A luxurious dessert that combines creamy white chocolate with fresh raspberries, creating a delightful balance of flavors in a stunning cake perfect for any occasion.
Prep Time30 minutes
Cook Time30 minutes
Total Time1 hour
Course: Cake, Dessert
Cuisine: American
Keyword: Birthday Cake, Chocolate Cake, Luxury Dessert, Raspberry Dessert, White Chocolate Raspberry Cake
Servings: 12 servings
Calories: 400kcal

Ingredients

For the Cake

  • 1.5 cups all-purpose flour The foundation of our cake, providing a soft and airy texture.
  • 1 cup granulated sugar Sweetness that balances beautifully with the tart raspberries.
  • 0.5 cup unsalted butter, softened Adds richness and moisture to the cake.
  • 2 large eggs For binding and providing structure.
  • 0.5 cup milk Contributes to a tender crumb.
  • 0.5 cup sour cream Ensures the cake is moist and flavorful.
  • 1 teaspoon vanilla extract Enhances the sweet aroma and taste.
  • 4 oz white chocolate, chopped The star of the cake, offering indulgent creaminess.
  • 1.5 teaspoons baking powder Our leavening agent for a fluffy rise.
  • 0.25 teaspoon salt Balances the sweetness.
  • 1 cup fresh or frozen raspberries Bursting with flavor, these are the jewels in our cake.

For the Raspberry Filling

  • 0.25 cup granulated sugar Sweetens the raspberry filling to perfection.
  • 1 tablespoon lemon juice Brightens the flavor of the filling.
  • 1 tablespoon cornstarch Thickens the raspberry mixture.

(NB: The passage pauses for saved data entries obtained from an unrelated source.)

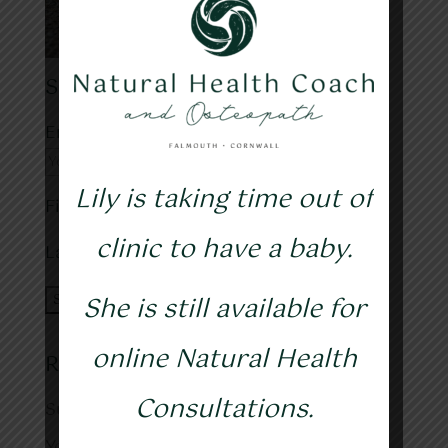
Subscribe to my blog
Email address:
Lily is taking time out of
First Name
clinic to have a baby.
Last Name
She is still available for
online Natural Health
Recent Posts
Consultations.
Sunshine, health & happiness
Yoga and Osteopathy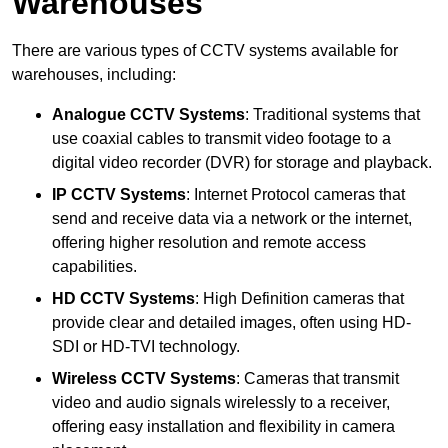
Warehouses
There are various types of CCTV systems available for
warehouses, including:
Analogue CCTV Systems
: Traditional systems that
use coaxial cables to transmit video footage to a
digital video recorder (DVR) for storage and playback.
IP CCTV Systems
: Internet Protocol cameras that
send and receive data via a network or the internet,
offering higher resolution and remote access
capabilities.
HD CCTV Systems
: High Definition cameras that
provide clear and detailed images, often using HD-
SDI or HD-TVI technology.
Wireless CCTV Systems
: Cameras that transmit
video and audio signals wirelessly to a receiver,
offering easy installation and flexibility in camera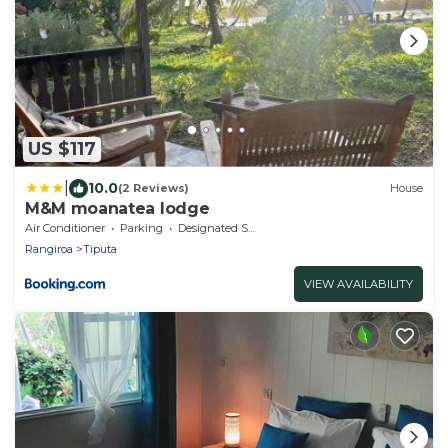
US $117
|
10.0
(2 Reviews)
House
M&M moanatea lodge
Air Conditioner
Parking
Designated Smoking Area
Rangiroa
Tiputa
VIEW AVAILABILITY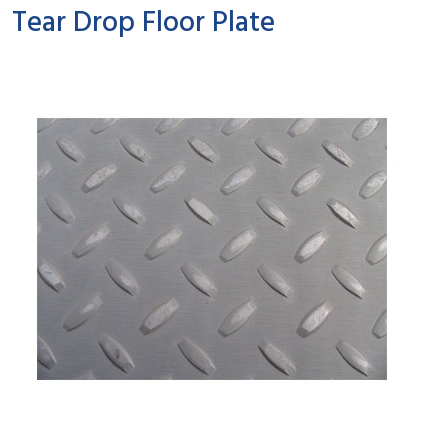
Tear Drop Floor Plate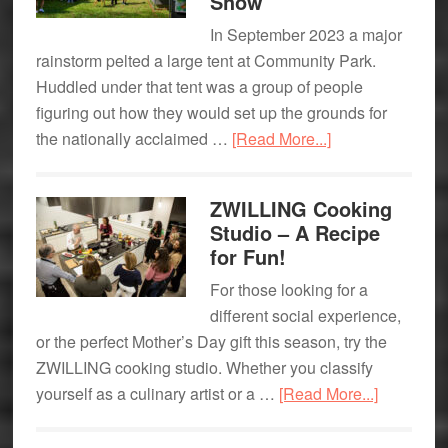
Show
In September 2023 a major
rainstorm pelted a large tent at Community Park.
Huddled under that tent was a group of people
figuring out how they would set up the grounds for
about
the nationally acclaimed …
[Read More...]
It’s
All
ZWILLING Cooking
About
Studio – A Recipe
Community:
for Fun!
The
For those looking for a
Armonk
different social experience,
Outdoor
or the perfect Mother’s Day gift this season, try the
Art
ZWILLING cooking studio. Whether you classify
Show
about
yourself as a culinary artist or a …
[Read More...]
ZWILLIN
Cooking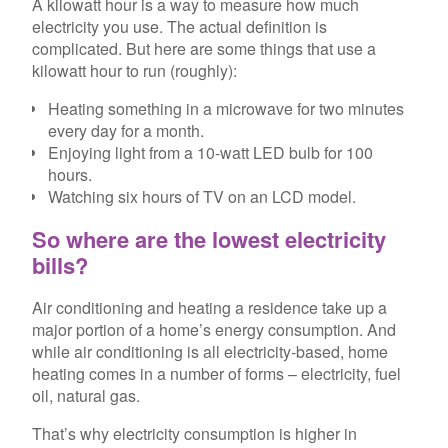
A kilowatt hour is a way to measure how much
electricity you use. The actual definition is
complicated. But here are some things that use a
kilowatt hour to run (roughly):
Heating something in a microwave for two minutes
every day for a month.
Enjoying light from a 10-watt LED bulb for 100
hours.
Watching six hours of TV on an LCD model.
So where are the lowest electricity
bills?
Air conditioning and heating a residence take up a
major portion of a home’s energy consumption. And
while air conditioning is all electricity-based, home
heating comes in a number of forms – electricity, fuel
oil, natural gas.
That’s why electricity consumption is higher in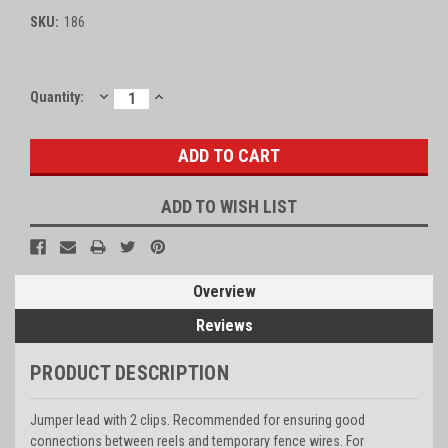
SKU:
186
DECREASE
INCREASE
Current
Quantity:
QUANTITY:
QUANTITY:
Stock:
ADD TO WISH LIST
Overview
Reviews
PRODUCT DESCRIPTION
Jumper lead with 2 clips. Recommended for ensuring good
connections between reels and temporary fence wires. For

For the White Chocolate Ganache

  • 1 cup heavy cream Essential for our silky ganache.
  • 8 oz white chocolate, chopped Creates a dreamy topping.
  • 1 teaspoon vanilla extract Adds depth to the ganache flavor.

For Garnish

  • Fresh raspberries (optional) A stunning and colorful decoration.
  • Mint leaves (optional) A refreshing touch to elevate presentation.

Instructions

Preparing the Cake

  • Preheat the oven to 350°F (175°C) and grease and flour two 9-inch round cake pans.
  • In a microwave-safe bowl, melt the chopped white chocolate in 30-second intervals, stirring until smooth. Let it cool slightly.
  • In a medium bowl, whisk together the flour, baking powder, and salt.
  • In a large mixing bowl, beat the softened butter and sugar together until light and fluffy.
  • Add the eggs one at a time, beating well after each addition.
  • Mix in the melted white chocolate, milk, sour cream, and vanilla extract until combined.
  • Gradually add the dry ingredients to the wet mixture, mixing just until combined.
  • Divide the batter evenly between the prepared pans and bake for 25-30 minutes, until a toothpick inserted in the center comes out clean.
  • Let the cakes cool completely in the pans.

For the Raspberry Filling

  • In a saucepan, combine the raspberries, sugar, lemon juice, and cornstarch. Cook over medium heat, stirring gently until the mixture thickens.
  • Allow the raspberry mixture to cool completely before using it in the cake.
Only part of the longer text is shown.